To demonstrate the potential of our new method, we will characterise several glycoprotein-based drugs as well as a lead HIV vaccine candidate glycoprotein, which will add much needed insight into how antibodies interact with glycans on the surface of HIV. This is a key issue for understanding the function and efficacy of structure-based vaccines, including those used for COVID-19.

Technical Summary

Protein function is fine-tuned by glycosylation, the addition of glycans at a specific site along the protein sequence. Glycans are remarkably complex and vary significantly in their topology, branching, and linkage between monosaccharide residues. The greatest problem concerning glycoproteins is the fact that high-resolution structural methods, including x-ray crystallography and cryo-EM, cannot resolve glycan structures. Currently only mass spectrometry-based methods allow for the identification of site-specific glycosylation, but provide rudimentary information, namely monosaccharide composition.
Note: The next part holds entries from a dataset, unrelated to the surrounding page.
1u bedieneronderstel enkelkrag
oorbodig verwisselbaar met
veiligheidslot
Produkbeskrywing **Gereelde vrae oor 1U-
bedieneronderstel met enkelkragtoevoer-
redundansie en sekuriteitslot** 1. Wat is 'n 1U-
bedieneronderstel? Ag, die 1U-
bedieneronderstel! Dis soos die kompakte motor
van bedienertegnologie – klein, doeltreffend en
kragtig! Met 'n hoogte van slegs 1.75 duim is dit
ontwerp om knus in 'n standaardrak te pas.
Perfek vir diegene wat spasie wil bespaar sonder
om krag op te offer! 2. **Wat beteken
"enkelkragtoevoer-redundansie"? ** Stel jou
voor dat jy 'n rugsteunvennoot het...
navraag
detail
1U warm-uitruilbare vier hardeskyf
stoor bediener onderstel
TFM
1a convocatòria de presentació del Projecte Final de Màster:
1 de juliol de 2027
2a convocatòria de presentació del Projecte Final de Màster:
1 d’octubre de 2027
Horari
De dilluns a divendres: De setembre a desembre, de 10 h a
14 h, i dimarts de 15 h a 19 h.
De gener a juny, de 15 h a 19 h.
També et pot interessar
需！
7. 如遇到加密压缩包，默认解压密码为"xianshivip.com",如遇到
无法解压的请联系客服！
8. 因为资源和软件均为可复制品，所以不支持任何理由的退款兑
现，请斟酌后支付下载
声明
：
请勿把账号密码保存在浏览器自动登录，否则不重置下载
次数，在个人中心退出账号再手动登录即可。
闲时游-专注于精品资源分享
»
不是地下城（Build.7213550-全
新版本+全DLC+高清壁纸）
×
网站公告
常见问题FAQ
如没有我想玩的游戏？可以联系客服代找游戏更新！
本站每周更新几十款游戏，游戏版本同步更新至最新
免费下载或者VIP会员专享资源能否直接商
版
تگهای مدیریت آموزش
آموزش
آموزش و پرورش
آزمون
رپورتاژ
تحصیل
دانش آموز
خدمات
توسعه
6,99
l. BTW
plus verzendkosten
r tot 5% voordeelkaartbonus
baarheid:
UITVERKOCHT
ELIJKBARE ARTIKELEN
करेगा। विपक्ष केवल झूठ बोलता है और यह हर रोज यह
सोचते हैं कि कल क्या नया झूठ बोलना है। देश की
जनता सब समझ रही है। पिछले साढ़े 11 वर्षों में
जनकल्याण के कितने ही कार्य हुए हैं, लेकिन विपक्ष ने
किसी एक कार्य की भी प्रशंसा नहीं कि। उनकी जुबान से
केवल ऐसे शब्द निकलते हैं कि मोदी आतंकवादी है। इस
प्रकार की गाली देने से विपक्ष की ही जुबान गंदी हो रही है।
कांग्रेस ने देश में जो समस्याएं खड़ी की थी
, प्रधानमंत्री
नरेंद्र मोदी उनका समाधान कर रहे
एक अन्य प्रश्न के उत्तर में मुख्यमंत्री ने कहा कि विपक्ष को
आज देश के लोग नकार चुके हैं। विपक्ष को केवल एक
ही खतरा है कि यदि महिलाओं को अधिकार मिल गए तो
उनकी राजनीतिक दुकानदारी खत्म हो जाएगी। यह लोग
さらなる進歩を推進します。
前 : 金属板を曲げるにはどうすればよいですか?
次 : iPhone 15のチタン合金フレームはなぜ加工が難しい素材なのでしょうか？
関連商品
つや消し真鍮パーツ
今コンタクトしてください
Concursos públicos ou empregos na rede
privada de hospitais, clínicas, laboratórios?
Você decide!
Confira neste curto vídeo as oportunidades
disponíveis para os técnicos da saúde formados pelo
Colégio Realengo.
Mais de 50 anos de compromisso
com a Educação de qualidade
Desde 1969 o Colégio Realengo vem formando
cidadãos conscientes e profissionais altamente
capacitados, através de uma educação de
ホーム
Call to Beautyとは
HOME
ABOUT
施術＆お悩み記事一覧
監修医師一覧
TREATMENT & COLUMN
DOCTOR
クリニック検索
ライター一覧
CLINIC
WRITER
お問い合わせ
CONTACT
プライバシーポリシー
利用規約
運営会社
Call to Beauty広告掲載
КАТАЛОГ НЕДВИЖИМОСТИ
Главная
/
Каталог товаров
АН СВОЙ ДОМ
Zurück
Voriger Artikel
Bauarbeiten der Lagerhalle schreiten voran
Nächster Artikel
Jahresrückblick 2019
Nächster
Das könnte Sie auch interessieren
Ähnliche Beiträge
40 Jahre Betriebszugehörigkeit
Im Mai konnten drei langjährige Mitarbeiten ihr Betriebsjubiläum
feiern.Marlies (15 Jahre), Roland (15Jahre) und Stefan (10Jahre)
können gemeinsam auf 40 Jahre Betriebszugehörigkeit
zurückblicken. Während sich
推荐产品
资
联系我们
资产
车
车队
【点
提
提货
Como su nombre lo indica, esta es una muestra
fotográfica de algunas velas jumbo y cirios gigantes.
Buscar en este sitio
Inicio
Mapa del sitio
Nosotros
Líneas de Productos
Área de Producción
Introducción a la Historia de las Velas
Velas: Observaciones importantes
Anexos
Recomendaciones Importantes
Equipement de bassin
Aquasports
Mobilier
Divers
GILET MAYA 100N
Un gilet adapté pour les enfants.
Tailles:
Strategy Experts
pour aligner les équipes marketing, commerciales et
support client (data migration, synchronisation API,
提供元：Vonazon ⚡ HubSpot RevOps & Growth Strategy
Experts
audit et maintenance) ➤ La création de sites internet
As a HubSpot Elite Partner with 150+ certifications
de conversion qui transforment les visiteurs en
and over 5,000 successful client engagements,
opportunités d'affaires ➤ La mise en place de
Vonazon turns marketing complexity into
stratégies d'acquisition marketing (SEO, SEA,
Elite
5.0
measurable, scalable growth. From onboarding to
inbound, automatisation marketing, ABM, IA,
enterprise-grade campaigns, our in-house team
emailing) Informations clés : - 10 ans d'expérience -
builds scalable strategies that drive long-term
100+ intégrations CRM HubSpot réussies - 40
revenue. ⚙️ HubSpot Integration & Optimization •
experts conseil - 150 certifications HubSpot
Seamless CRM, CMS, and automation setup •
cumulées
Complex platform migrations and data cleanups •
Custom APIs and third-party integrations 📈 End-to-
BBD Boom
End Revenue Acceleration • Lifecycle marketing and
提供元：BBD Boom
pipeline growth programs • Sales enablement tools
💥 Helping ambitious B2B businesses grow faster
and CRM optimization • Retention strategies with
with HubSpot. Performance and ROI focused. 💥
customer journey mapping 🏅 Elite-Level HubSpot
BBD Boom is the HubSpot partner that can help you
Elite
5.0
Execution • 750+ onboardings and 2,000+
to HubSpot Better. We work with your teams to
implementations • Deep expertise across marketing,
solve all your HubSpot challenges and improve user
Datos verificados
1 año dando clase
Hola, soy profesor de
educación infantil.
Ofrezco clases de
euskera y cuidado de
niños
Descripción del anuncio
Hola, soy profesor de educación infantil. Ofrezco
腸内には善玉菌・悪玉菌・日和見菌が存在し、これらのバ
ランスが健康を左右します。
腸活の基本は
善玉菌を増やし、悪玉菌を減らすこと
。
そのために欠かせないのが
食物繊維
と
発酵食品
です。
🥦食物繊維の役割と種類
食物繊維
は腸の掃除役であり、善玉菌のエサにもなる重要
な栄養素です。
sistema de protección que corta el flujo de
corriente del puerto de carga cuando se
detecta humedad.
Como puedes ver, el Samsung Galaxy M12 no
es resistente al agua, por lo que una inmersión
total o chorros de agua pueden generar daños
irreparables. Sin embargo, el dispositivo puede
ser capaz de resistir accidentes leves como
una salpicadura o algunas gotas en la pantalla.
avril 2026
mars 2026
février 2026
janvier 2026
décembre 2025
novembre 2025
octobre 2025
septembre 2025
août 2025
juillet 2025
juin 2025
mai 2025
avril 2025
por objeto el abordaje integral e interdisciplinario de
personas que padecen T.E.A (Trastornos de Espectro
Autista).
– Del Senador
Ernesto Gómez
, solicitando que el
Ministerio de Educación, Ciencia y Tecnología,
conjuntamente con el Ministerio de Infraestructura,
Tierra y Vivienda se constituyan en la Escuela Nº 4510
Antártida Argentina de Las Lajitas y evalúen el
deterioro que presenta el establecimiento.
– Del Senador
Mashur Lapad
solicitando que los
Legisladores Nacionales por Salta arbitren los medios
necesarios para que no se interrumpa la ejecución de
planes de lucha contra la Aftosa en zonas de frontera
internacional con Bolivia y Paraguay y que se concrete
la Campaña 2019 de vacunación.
Here, we aim to solve this problem by combining mass spectrometry and single-molecule imaging to determine the structure of glycoproteins with atomic detail. We will use electrospray ion beam deposition (ES-IBD) of mass-selected glycopeptides to prepare samples for high-resolution scanning probe microscopy, namely scanning tunnelling microscopy (STM) and non-contact atomic force microscopy (nc-AFM) to reveal the precise structure of glycans attached to peptides isolated from glycoproteins.

STM is proficient in imaging synthetic oligosaccharides and nc-AFM probes, modified with CO molecules, can provide atomically resolved images of molecules adsorbed on surfaces. ES-IBD allows for individual glycopeptide species to be placed on an atomically flat metal crystal under ultrahigh vacuum. Together with imaging at low temperature to inhibit agglomeration and conformational changes, these conditions will enable us to resolve structural details of glycopeptides at the atomic level.

These images will reveal the structural detail missing from the current view of glycoproteins. The development of such a robust technology will allow us to characterise a number of complex biological targets, including the HIV spike glycoprotein. This insight will shed light on glycan-dependent interactions of broadly neutralising antibodies - a key factor in vaccine design.